Hydration during drinking is arguably where the most intervention is possible. Every bar serves water. Many bars now carry premium mixers that include electrolytes. And when you're drinking at home, using OFTN mix with its built-in electrolytes and B vitamins is the single easiest upgrade you can make to your drink routine.
The Best Orders at a Bar, Ranked
1. Vodka Soda with Citrus
This is the classic "smart bar order" and it holds up. Vodka is among the lowest-congener spirits available. Sparkling water is just water with bubbles — zero sugar, zero syrup, nothing working against you. A squeeze of fresh lemon or lime adds real citrus without the sugar of a juice mixer. The drink is boring in the wrong bar but genuinely good when made with quality vodka and proper citrus.
The downside: it can be boring, and bartenders at busy bars often use a lime squeeze that's been sitting out for hours.
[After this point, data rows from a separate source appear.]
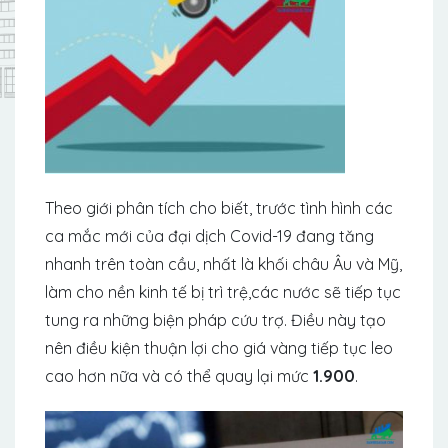
Theo giới phân tích cho biết, trước tình hình các
ca mắc mới của đại dịch Covid-19 đang tăng
nhanh trên toàn cầu, nhất là khối châu Âu và Mỹ,
làm cho nền kinh tế bị trì trệ,các nước sẽ tiếp tục
tung ra những biện pháp cứu trợ. Điều này tạo
nên điều kiện thuận lợi cho giá vàng tiếp tục leo
cao hơn nữa và có thể quay lại mức
1.900
.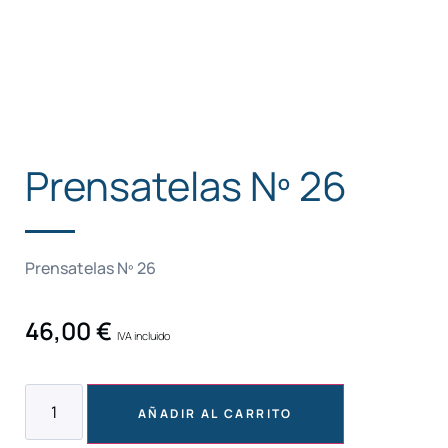
Prensatelas Nº 26
Prensatelas Nº 26
46,00
€
IVA incluido
AÑADIR AL CARRITO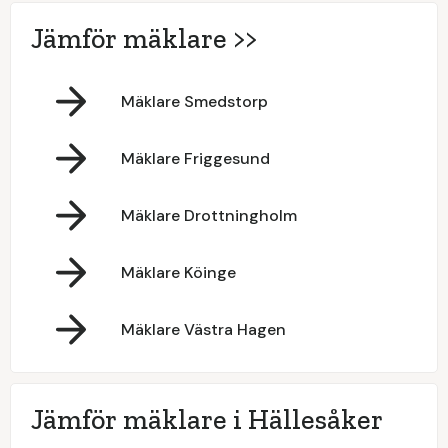
Jämför mäklare >>
Mäklare Smedstorp
Mäklare Friggesund
Mäklare Drottningholm
Mäklare Köinge
Mäklare Västra Hagen
Jämför mäklare i Hällesåker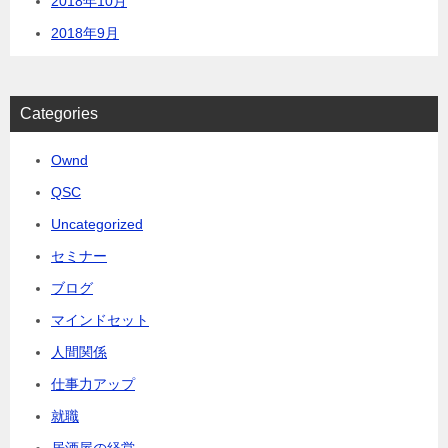
2018年10月
2018年9月
Categories
Ownd
QSC
Uncategorized
セミナー
ブログ
マインドセット
人間関係
仕事力アップ
就職
居酒屋の経営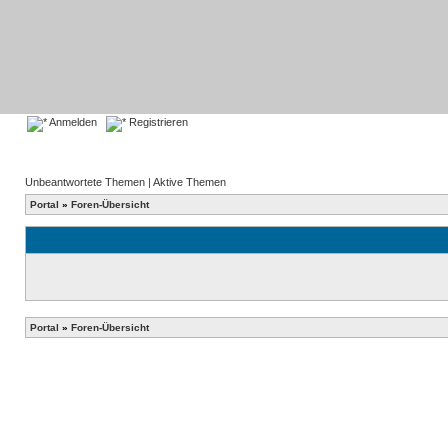
Anmelden
Registrieren
Unbeantwortete Themen
|
Aktive Themen
Portal
»
Foren-Übersicht
Portal
»
Foren-Übersicht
Ask for a fresh lime wedge you can squeeze yourself.
2. Blanco Tequila on the Rocks with Lime
Blanco (unaged) tequila is made from 100% blue agave, which produces a spirit with a lower congener load than aged tequilas. Good blanco tequila — Espolon, Olmeca Altos, El Tesoro — is genuinely pleasant sipped slowly over ice with a lime squeeze. No mixer, no sugar. If you're going to drink tequila, this is the cleanest format.
3. Gin and Soda (Not Tonic)
Gin gets unfairly lumped in with complicated cocktails. Ask for a quality gin over ice with sparkling water and a cucumber or lime garnish and you have a sophisticated, very low-sugar drink. Note the distinction between soda water and tonic: tonic water contains approximately 32g of sugar per 12oz, making a gin and tonic meaningfully higher in sugar than a gin and soda. If you like the bitterness of tonic, use a light tonic or ask for half tonic and half sparkling water.
4. Wine (Dry, Not Sweet)
Dry wine — Sauvignon Blanc, Pinot Grigio, Cabernet Sauvignon, Pinot Noir — has 1–4g of residual sugar per glass, compared to 8–15g in sweet wines, dessert wines, and most sparkling wine cocktails. Red wine contains resveratrol and polyphenols that have anti-inflammatory properties in vitro (though the amounts in a glass of wine are modest). The main concern with red wine is sulfites, which some people are sensitive to, and tannins, which can cause headaches in sensitive individuals. If you tolerate red wine well, a dry red is one of the more defensible bar orders.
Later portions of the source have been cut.